Keeping Score
Maybe most important, the new scoreboarding is a dynamic phenomenon. The goals and metrics change. Employees learn to think in new ways. "People start asking the kinds of questions a business owner would ask," says Brenda Wilbur, chief operating officer of CompuWorks, a $4-million computer-systems integrator. "They ask, 'Why are we leasing equipment instead of buying it?' 'Could we purchase this any cheaper if we bought it in bulk?" One CompuWorks employee volunteered to water the plants every week, another to paint his own office--all, says Wilbur, so that the expense numbers on the scoreboard would turn out better.
Look at scoreboarding in action at several companies and you can see how it evolves into a tool that gets people focused on the figures that would make a great year.
Identifying the key numbers
The scoreboard at Elements IV Interiors, a $9-million office-furniture dealer in Dayton, sits unobtrusively in the break room. In fact, you might not take it for a scoreboard at all, because it's a not-too-big cartoon of a flamingo poised to plunge into a rose-colored swimming pool. On the other hand, it is a picture with meaning.
Elements IV Interiors--the Roman numeral reflects the company's founding by four partners--is new at score-boarding and just recently faced the challenge of determining its objectives. Owners Bruce LaVielle and Kim Duncan were clear about one objective, at least: they wanted a certain amount of net profit. But they knew they couldn't pursue profit without keeping a watchful eye on another number, namely, shipments of Haworth Inc. furniture, their primary product line. If Haworth sales ever tank, their company risks losing its valuable franchise.
Back to the flamingo. Every month, support-services manager Heather Patrick tapes the "water level" onto the side of the pool. That's the company's year-to-date profit, and employees are learning that the profit level determines how much is available for their bonuses. Every month, too, Patrick moves the flamingo up the ladder that goes to the diving board. That scale shows the goal for Haworth sales, and the flamingo's foot marks the progress of Elements IV Interiors toward reaching that number. If the company hits the goal, the flamingo dives in--so to speak. Meeting both profit and Haworth goals triggers quarterly payouts.

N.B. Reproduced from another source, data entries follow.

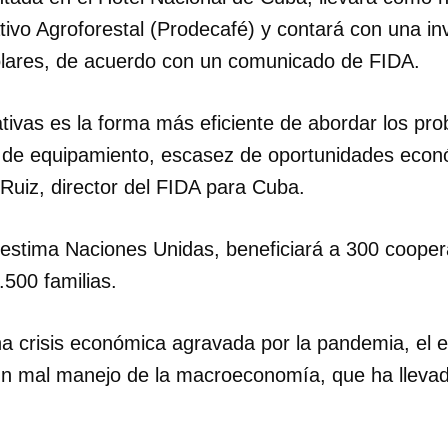
ivo Agroforestal (Prodecafé) y contará con una inve
ólares, de acuerdo con un comunicado de FIDA.
ativas es la forma más eficiente de abordar los pr
ta de equipamiento, escasez de oportunidades econ
Ruiz, director del FIDA para Cuba.
 estima Naciones Unidas, beneficiará a 300 cooper
.500 familias.
una crisis económica agravada por la pandemia, el
n mal manejo de la macroeconomía, que ha llevad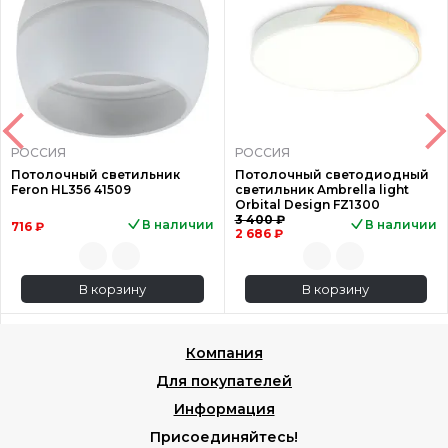
РОССИЯ
РОССИЯ
Потолочный светильник
Потолочный светодиодный
Feron HL356 41509
светильник Ambrella light
Orbital Design FZ1300
3 400 ₽
В наличии
В наличии
716 ₽
2 686 ₽
В корзину
В корзину
Компания
Для покупателей
Информация
Присоединяйтесь!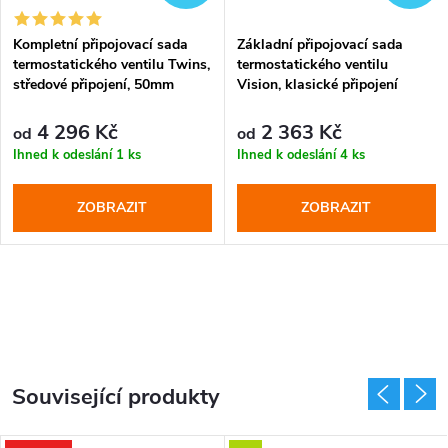
Kompletní připojovací sada
Základní připojovací sada
termostatického ventilu Twins,
termostatického ventilu
středové připojení, 50mm
Vision, klasické připojení
4 296 Kč
2 363 Kč
od
od
Ihned k odeslání
1 ks
Ihned k odeslání
4 ks
ZOBRAZIT
ZOBRAZIT
Související produkty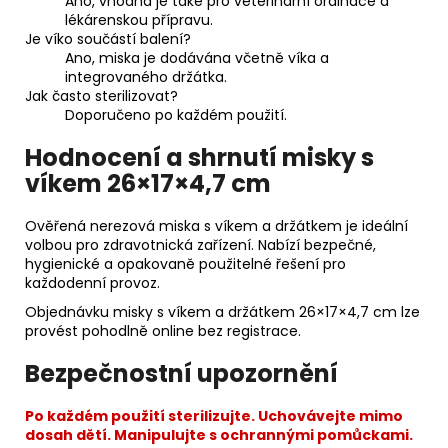
Ano, vhodná je také pro veterinární ordinace a
lékárenskou přípravu.
Je víko součástí balení?
Ano, miska je dodávána včetně víka a
integrovaného držátka.
Jak často sterilizovat?
Doporučeno po každém použití.
Hodnocení a shrnutí misky s
víkem 26×17×4,7 cm
Ověřená nerezová miska s víkem a držátkem je ideální
volbou pro zdravotnická zařízení. Nabízí bezpečné,
hygienické a opakovaně použitelné řešení pro
každodenní provoz.
Objednávku misky s víkem a držátkem 26×17×4,7 cm lze
provést pohodlně online bez registrace.
Bezpečnostní upozornění
Po každém použití sterilizujte. Uchovávejte mimo
dosah dětí. Manipulujte s ochrannými pomůckami.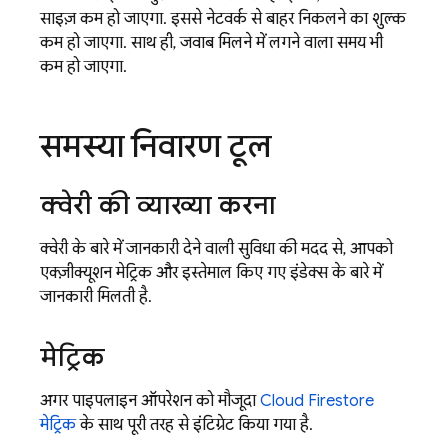
साइज़ कम हो जाएगा. इससे नेटवर्क से बाहर निकलने का शुल्क
कम हो जाएगा. साथ ही, जवाब मिलने में लगने वाला समय भी
कम हो जाएगा.
समस्या निवारण टूल
क्वेरी की व्याख्या करना
क्वेरी के बारे में जानकारी देने वाली सुविधा की मदद से, आपको
एक्ज़ीक्यूशन मेट्रिक और इस्तेमाल किए गए इंडेक्स के बारे में
जानकारी मिलती है.
मेट्रिक
अगर पाइपलाइन ऑपरेशन को मौजूदा
Cloud Firestore
मेट्रिक
के साथ पूरी तरह से इंटिग्रेट किया गया है.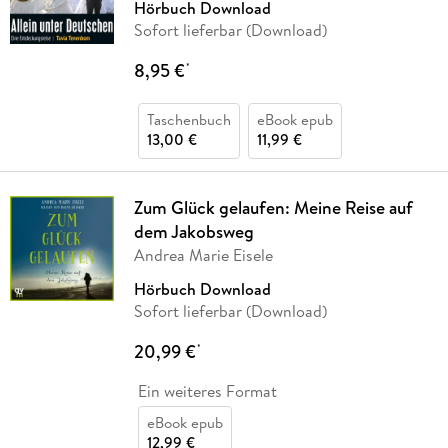
Hörbuch Download
Sofort lieferbar (Download)
8,95 €
*
Taschenbuch
eBook epub
13,00 €
11,99 €
Zum Glück gelaufen: Meine Reise auf
dem Jakobsweg
Andrea Marie Eisele
Hörbuch Download
Sofort lieferbar (Download)
20,99 €
*
Ein weiteres Format
eBook epub
12,99 €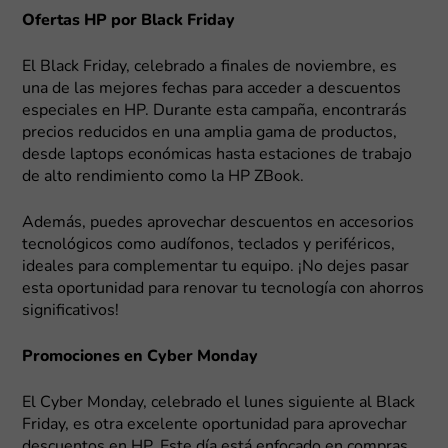
Ofertas HP por Black Friday
El Black Friday, celebrado a finales de noviembre, es
una de las mejores fechas para acceder a descuentos
especiales en HP. Durante esta campaña, encontrarás
precios reducidos en una amplia gama de productos,
desde laptops económicas hasta estaciones de trabajo
de alto rendimiento como la HP ZBook.
Además, puedes aprovechar descuentos en accesorios
tecnológicos como audífonos, teclados y periféricos,
ideales para complementar tu equipo. ¡No dejes pasar
esta oportunidad para renovar tu tecnología con ahorros
significativos!
Promociones en Cyber Monday
El Cyber Monday, celebrado el lunes siguiente al Black
Friday, es otra excelente oportunidad para aprovechar
descuentos en HP. Este día está enfocado en compras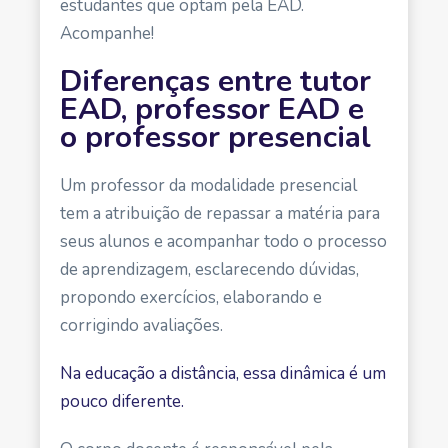
estudantes que optam pela EAD.
Acompanhe!
Diferenças entre tutor
EAD, professor EAD e
o professor presencial
Um professor da modalidade presencial
tem a atribuição de repassar a matéria para
seus alunos e acompanhar todo o processo
de aprendizagem, esclarecendo dúvidas,
propondo exercícios, elaborando e
corrigindo avaliações.
Na educação a distância, essa dinâmica é um
pouco diferente.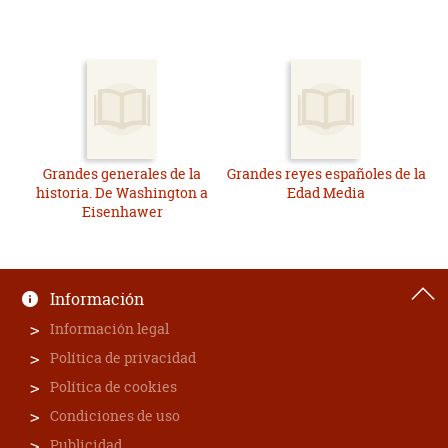
Grandes generales de la
Grandes reyes españoles de la
historia. De Washington a
Edad Media
Eisenhawer
Información
Información legal
Política de privacidad
Política de cookies
Condiciones de uso
Publicidad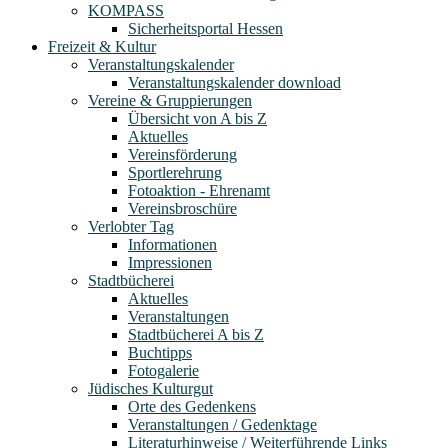
KOMPASS
Sicherheitsportal Hessen
Freizeit & Kultur
Veranstaltungskalender
Veranstaltungskalender download
Vereine & Gruppierungen
Übersicht von A bis Z
Aktuelles
Vereinsförderung
Sportlerehrung
Fotoaktion - Ehrenamt
Vereinsbroschüre
Verlobter Tag
Informationen
Impressionen
Stadtbücherei
Aktuelles
Veranstaltungen
Stadtbücherei A bis Z
Buchtipps
Fotogalerie
Jüdisches Kulturgut
Orte des Gedenkens
Veranstaltungen / Gedenktage
Literaturhinweise / Weiterführende Links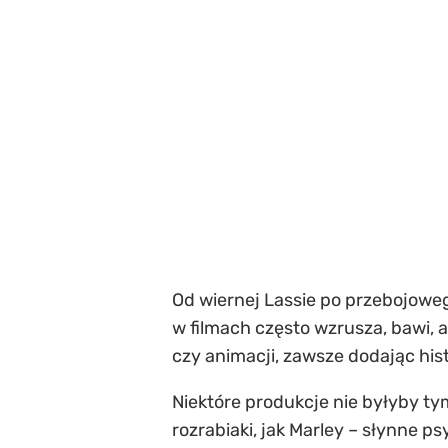
Od wiernej Lassie po przebojowe
w filmach często wzrusza, bawi,
czy animacji, zawsze dodając hist
Niektóre produkcje nie byłyby tym
rozrabiaki, jak Marley – słynne p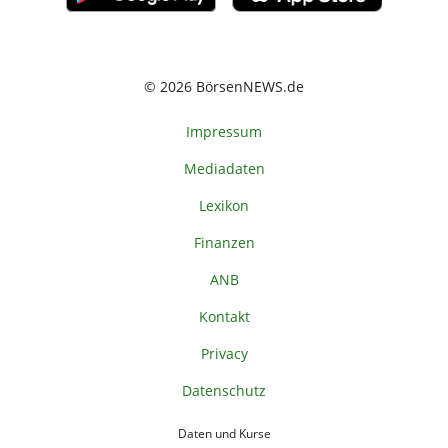
© 2026 BörsenNEWS.de
Impressum
Mediadaten
Lexikon
Finanzen
ANB
Kontakt
Privacy
Datenschutz
Daten und Kurse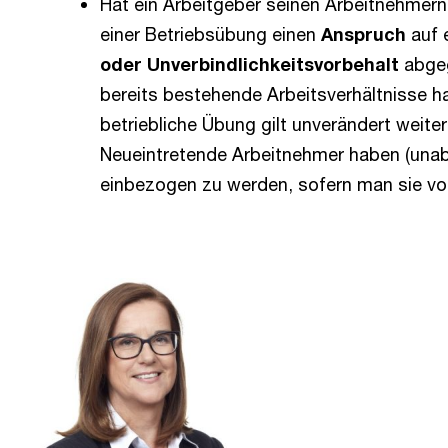
Hat ein Arbeitgeber seinen Arbeitnehmern
einer Betriebsübung einen
Anspruch
auf e
oder Unverbindlichkeitsvorbehalt
abgeg
bereits bestehende Arbeitsverhältnisse ha
betriebliche Übung gilt unverändert weit
Neueintretende Arbeitnehmer haben (unab
einbezogen zu werden, sofern man sie von 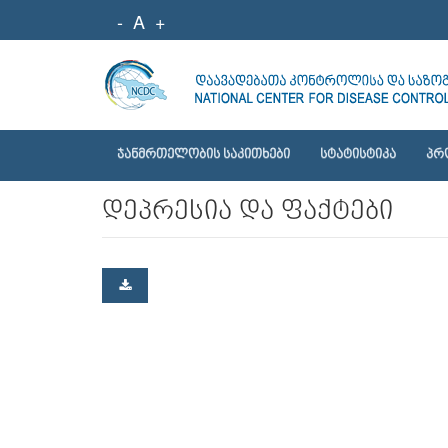
-
A
+
ᲯᲐᲜᲛᲠᲗᲔᲚᲝᲑᲘᲡ ᲡᲐᲙᲘᲗᲮᲔᲑᲘ
ᲡᲢᲐᲢᲘᲡᲢᲘᲙᲐ
ᲞᲠ
დეპრესია და ფაქტები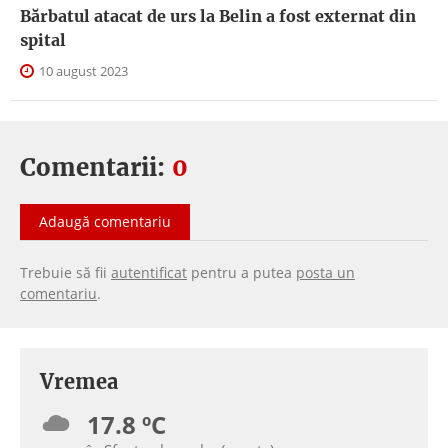
Bărbatul atacat de urs la Belin a fost externat din
spital
10 august 2023
Comentarii:
0
Adaugă comentariu
Trebuie să fii
autentificat
pentru a putea
posta un
comentariu
.
Vremea
17.8 ºC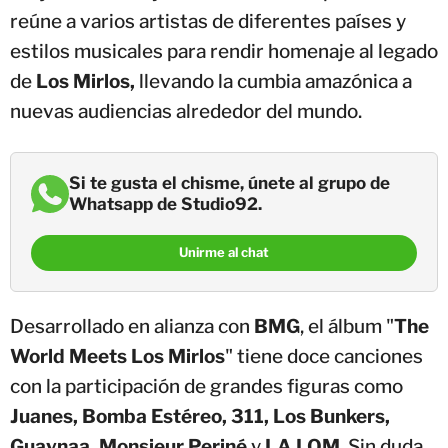
reúne a varios artistas de diferentes países y
estilos musicales para rendir homenaje al legado
de
Los Mirlos,
llevando la cumbia amazónica a
nuevas audiencias alrededor del mundo.
Si te gusta el chisme, únete al grupo de
Whatsapp de Studio92.
Unirme al chat
Desarrollado en alianza con
BMG
, el álbum "
The
World Meets Los Mirlos
" tiene doce canciones
con la participación de grandes figuras como
Juanes, Bomba Estéreo, 311, Los Bunkers,
Guaynaa, Monsieur Periné
y
LA LOM
. Sin duda,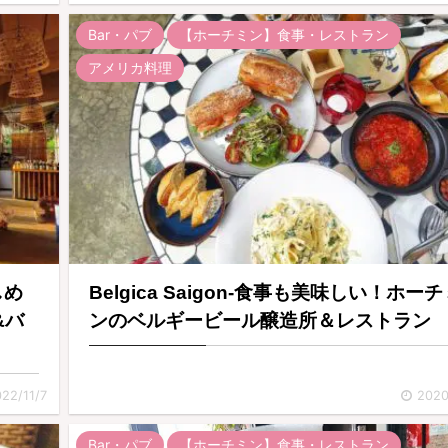
Bar・パブ
【ホーチミン】食事・レストラン
アメリカ料理
しめ
Belgica Saigon-食事も美味しい！ホー
&バ
ンのベルギービール醸造所＆レストラン
22/11/7
2020
Bar・パブ
【ホーチミン】食事・レストラン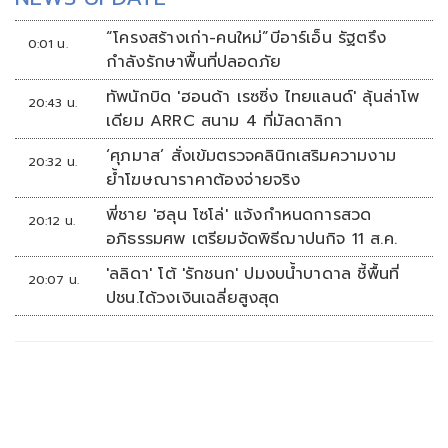
“โครงสร้างเก่า-คนใหม่”บีอาร์เอ็น รัฐตรึง
0:01 น.
กำลังรักษาพื้นที่ปลอดภัย
ทัพนักบิด 'ฮอนด้า เรซซิ่ง ไทยแลนด์' ลุ้นล่าโพ
20:43 น.
เดียม ARRC สนาม 4 ที่มัลดาลิกา
‘ศุภมาส’ สั่งเข้มตรวจคลินิกเสริมความงาม
20:32 น.
ย้ำโฆษณาราคาต้องจ่ายจริง
พี่ชาย 'ฮลุน โซโล่' แจ้งกำหนดการสวด
20:12 น.
อภิธรรมศพ เตรียมจัดพิธีฌาปนกิจ 11 ส.ค.
'ลลิดา' โต้ 'รักชนก' ปมงบน้ำบาดาล ชี้พื้นที่
20:07 น.
ปชน.ได้วงเงินเฉลี่ยสูงสุด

Elements started out scoreboarding only those two numbers. As scoreboarders become more experienced, they learn to put up a cascade of numbers--tracking, in effect, all the lower-level metrics that drive the company's key objectives. A few miles down the road from Elements IV Interiors is Gasper Corp., a $6-million developer of management systems for banks' computer networks and automated teller machines. Where's the scoreboard? Well, there are dozens of computer-generated charts plastered all over the walls, but the up-to-the-minute data are stored in an intranet, where they're available to all the company's employees at the click of a mouse. Open up the home page and you see a menu guiding you to the data. Click on "Gasper Corp. Key Success Factors" and you call up the latest information on the number of new orders, the revenue from new orders, the anticipated revenue from systems sold but not yet installed, and the revenue from maintenance of installed systems.
At Gasper, the key success factors focus on revenues. "That's where the greatest variability is," explains founder David Gasper. To realize the company's revenue goals, salespeople have to hit their targets. Installers must work efficiently, getting new systems up and running on schedule. Tech-support people need to respond to problems quickly and effectively so that word of mouth about Gasper remains favorable. Software-development teams have to be on time and on budget with new releases so that products don't fall behind in the marketplace.
Not content with keeping all the data on the computer, Gasper puts the charts on department bulletin boards and in conference rooms so people can see the information, talk about it, and act on it. A recent problem with timely complaint resolution, for instance, showed up instantly. "When something like that happens, we're all trying to look for solutions," says Mark Marratta, a senior software engineer.
Building buy-in and unleashing creativity
The new scoreboarding is essentially a learning process. But what makes learning effective? As any teacher will tell you, it's when learners participate actively in the process rather than watching passively from the sidelines. Scoreboarding gets employees involved in their own learning. That means that they not only grasp the objectives--and the many numbers that drive them--at a gut level but also take on those objectives as their own.
Check out how the process has unfolded at CompuWorks, the computer-systems integrator. Last year a team of employees at the Pittsfield, Mass., company painted a big section of office wall green and marked off 52 weeks along the bottom. Up the left side, they inked in net profits in dollars. Then they stretched various colors of ribbon diagonally across the makeshift graph, indicating their goals for weekly performance. (The blue ribbon, indicating CompuWorks' ambitious plan, was promptly labeled "Al's Pipe Dream," in honor of president Alan Bauman.) As the year progressed scorekeeper Kristin Czelusniak stuck pushpins into the scoreboard once a week, showing the level of profits earned that week, and tied red yarn to the pushpins. Over time, the yarn created a handy chart of performance actuals that could be compared at a glance with performance benchmarks.